Why it's not immoral? can you elaborate?


So if you buy a fixer upper, one that would be unfit for renting to people. You can't spend your weekends and holidays working on it for a few months to get it into better condition without being called immoral? Sorry that my lack of funds and desire to better myself offends you, but that's a crazy take.


Because our society believes in property rights. Individuals can have any reason they want to own property and do with it what it pleases them.


Property rights are human rights.


Squatters doesn't make purposefully leaving houses vavent any less immoral.


Get rid of the pathetic scarcity mindset.

Just build more houses and then nobody will care.

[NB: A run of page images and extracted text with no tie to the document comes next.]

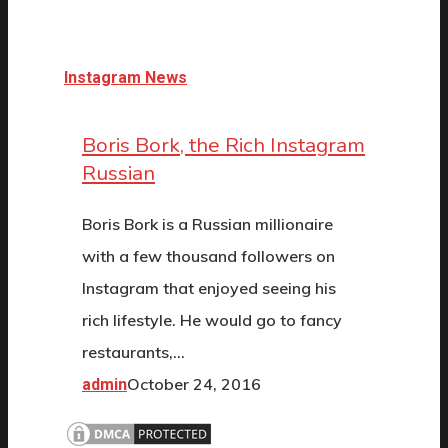
Instagram News
Boris Bork, the Rich Instagram
Russian
Boris Bork is a Russian millionaire
with a few thousand followers on
Instagram that enjoyed seeing his
rich lifestyle. He would go to fancy
restaurants,…
October 24, 2016
admin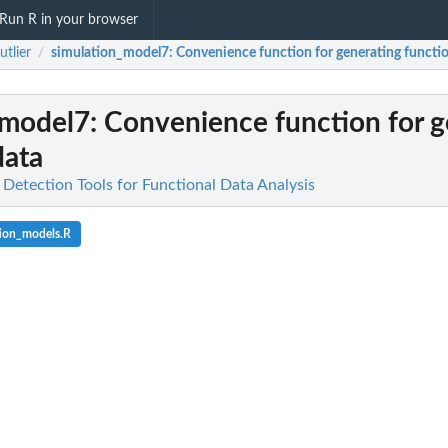
Run R in your browser
utlier
simulation_model7
: Convenience function for generating functio
/
_model7
: Convenience function for 
data
r Detection Tools for Functional Data Analysis
tion_models.R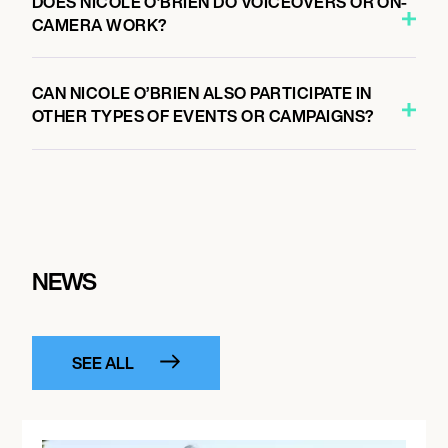
DOES NICOLE O’BRIEN DO VOICEOVERS OR ON-
CAMERA WORK?
CAN NICOLE O’BRIEN ALSO PARTICIPATE IN
OTHER TYPES OF EVENTS OR CAMPAIGNS?
NEWS
SEE ALL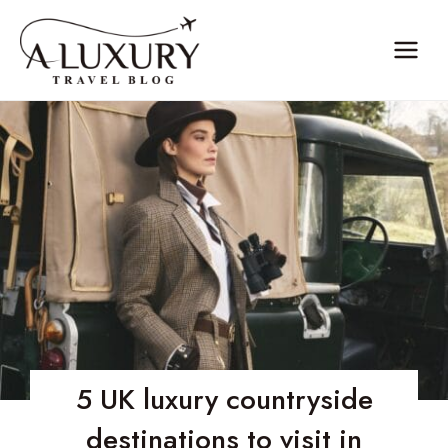
Skip
to
content
5 UK luxury countryside
destinations to visit in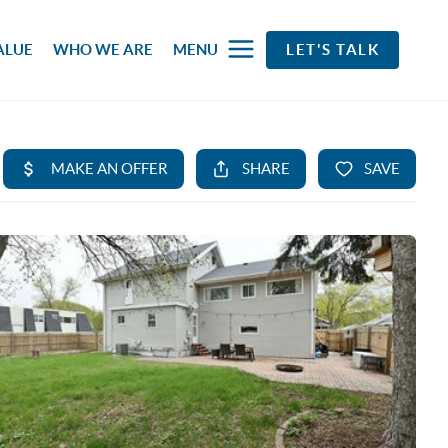
ALUE
WHO WE ARE
MENU
LET'S TALK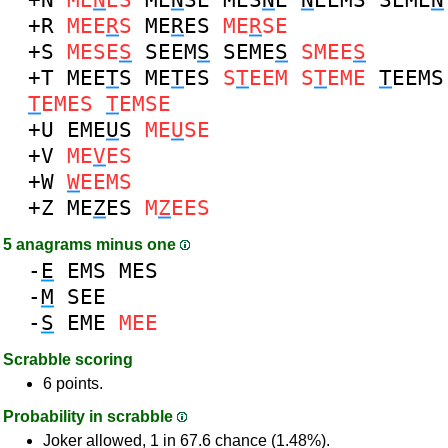
+R
MEE
R
S
ME
R
ES
ME
R
SE
+S
MESE
S
SEEM
S
SEME
S
SMEE
S
+T
MEE
T
S
ME
T
ES
S
T
EEM
S
T
EME
T
EEMS
T
EMES
T
EMSE
+U
EME
U
S
ME
U
SE
+V
ME
V
ES
+W
W
EEMS
+Z
ME
Z
ES
M
Z
EES
5 anagrams minus one
-
E
EMS
MES
-
M
SEE
-
S
EME
MEE
Scrabble scoring
6 points.
Probability in scrabble
Joker allowed, 1 in 67.6 chance (1.48%).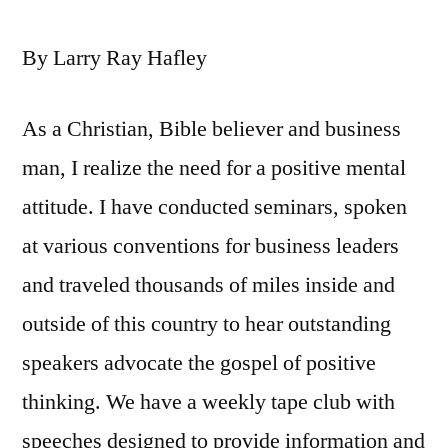
By Larry Ray Hafley
As a Christian, Bible believer and business
man, I realize the need for a positive mental
attitude. I have conducted seminars, spoken
at various conventions for business leaders
and traveled thousands of miles inside and
outside of this country to hear outstanding
speakers advocate the gospel of positive
thinking. We have a weekly tape club with
speeches designed to provide information and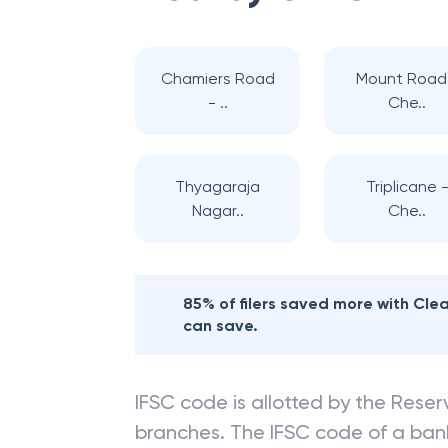
Chamiers Road
Mount Road
- ..
Che..
Thyagaraja
Triplicane 
Nagar..
Che..
85% of filers saved more with Cl
can save.
IFSC code is allotted by the Reserv
branches. The IFSC code of a ba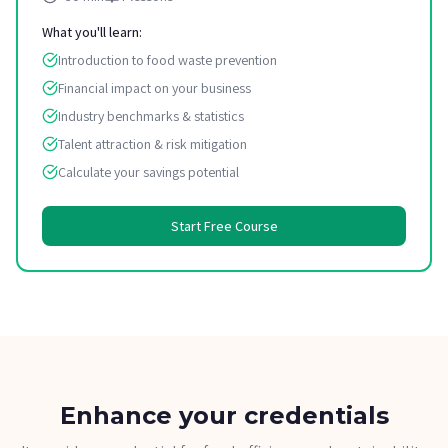
What you'll learn:
Introduction to food waste prevention
Financial impact on your business
Industry benchmarks & statistics
Talent attraction & risk mitigation
Calculate your savings potential
Start Free Course
Enhance your credentials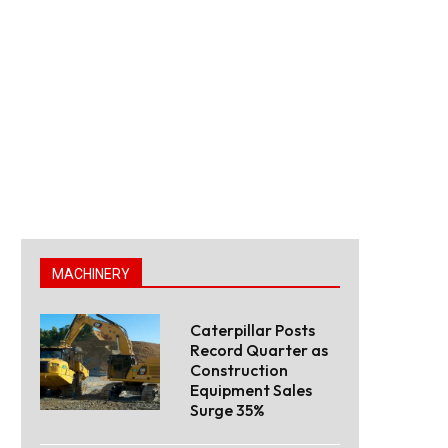
MACHINERY
Caterpillar Posts
Record Quarter as
Construction
Equipment Sales
Surge 35%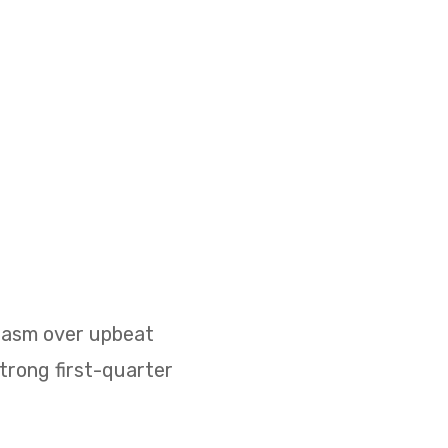
siasm over upbeat
strong first-quarter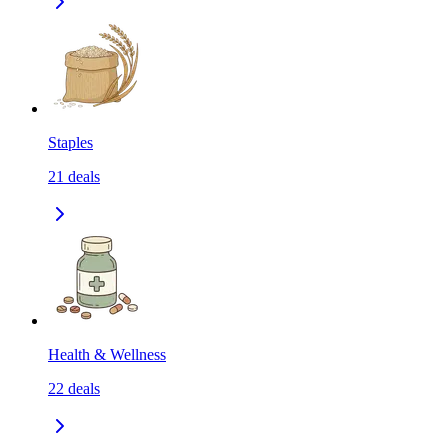
Staples
21
deals
Health & Wellness
22
deals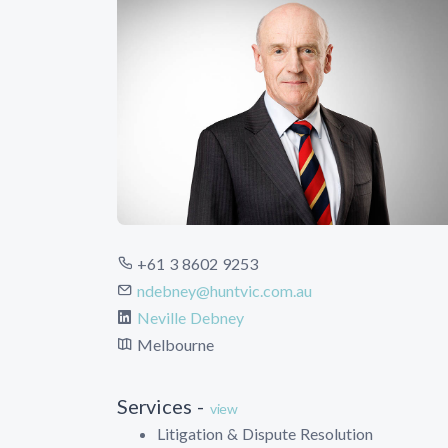
+61 3 8602 9253
ndebney@huntvic.com.au
Neville Debney
Melbourne
Services -
view
Litigation & Dispute Resolution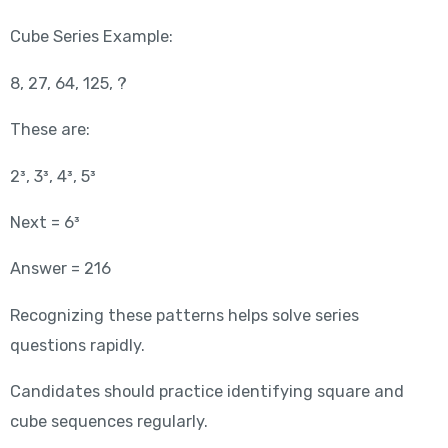
Cube Series Example:
8, 27, 64, 125, ?
These are:
2³, 3³, 4³, 5³
Next = 6³
Answer = 216
Recognizing these patterns helps solve series
questions rapidly.
Candidates should practice identifying square and
cube sequences regularly.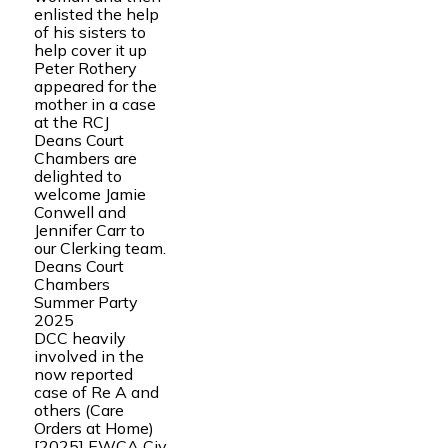
enlisted the help
of his sisters to
help cover it up
Peter Rothery
appeared for the
mother in a case
at the RCJ
Deans Court
Chambers are
delighted to
welcome Jamie
Conwell and
Jennifer Carr to
our Clerking team.
Deans Court
Chambers
Summer Party
2025
DCC heavily
involved in the
now reported
case of Re A and
others (Care
Orders at Home)
[2025] EWCA Civ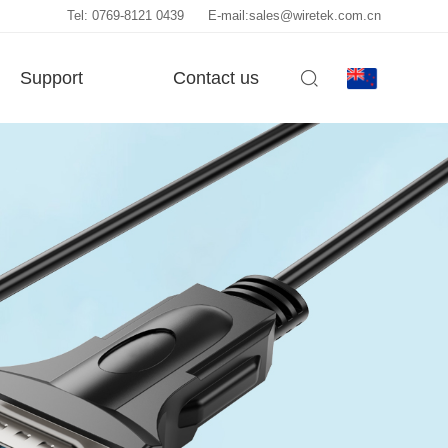
Tel: 0769-8121 0439
E-mail:sales@wiretek.com.cn
Support
Contact us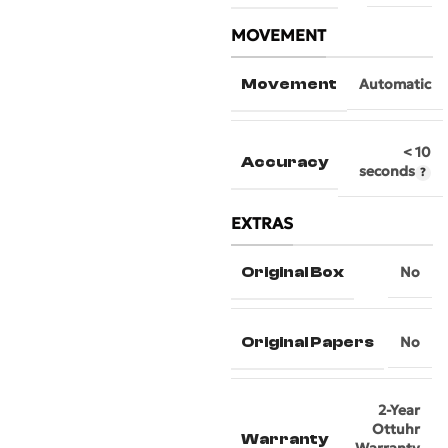
MOVEMENT
Movement
Automatic
< 10
Accuracy
seconds
EXTRAS
Original Box
No
Original Papers
No
2-Year
Ottuhr
Warranty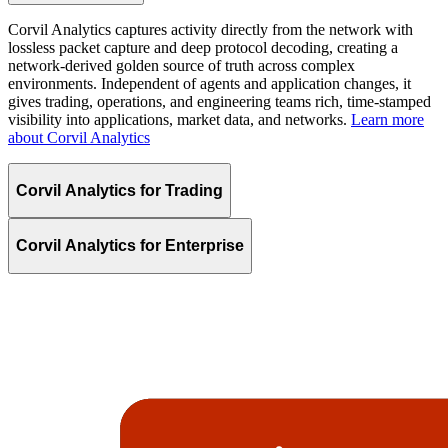
Corvil Analytics captures activity directly from the network with
lossless packet capture and deep protocol decoding, creating a
network-derived golden source of truth across complex
environments. Independent of agents and application changes, it
gives trading, operations, and engineering teams rich, time-stamped
visibility into applications, market data, and networks.
Learn more
about Corvil Analytics
Corvil Analytics for Trading
Corvil Analytics for Enterprise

Having a free shelter is fundamental to a person's freedom, arguing otherwise is immoral.


I actually lived in a country where everyone had a right for free shelter. It was called the USSR.

The quality and quantity of said shelter was beyond abysmal. Several families sharing a single apartment, a family per room, was the norm.

If anyone attempted to squatter anywhere, they would very quickly find themselves free sheltered in Gulag. If they were to argue for their rights against oppression and exploitation, like you do, they would be very quickly free sheltered in a mad house and injected with generous doses of haloperidol.


What is ironic is that I’ve people living like that in the US too. I once lived in a building with a lot of immigrants from different parts of the world. I once got a glance in a living room walking down the hall: two bunks in the living room dozens of people inside. Another apartment was a studio apartment shared by two guys whose main source of income seemed to be charging lime scooters in the apartment. They’d be hauling scooters in and out all day.

So maybe things wouldn’t be that different at all for the poorest of this country but they’d not have the boot of monthly rent pinned on their neck.


Good news - the US is interested in Part B, jail for squatting (including outdoors in a public place) but not Part A, because communism is terrible.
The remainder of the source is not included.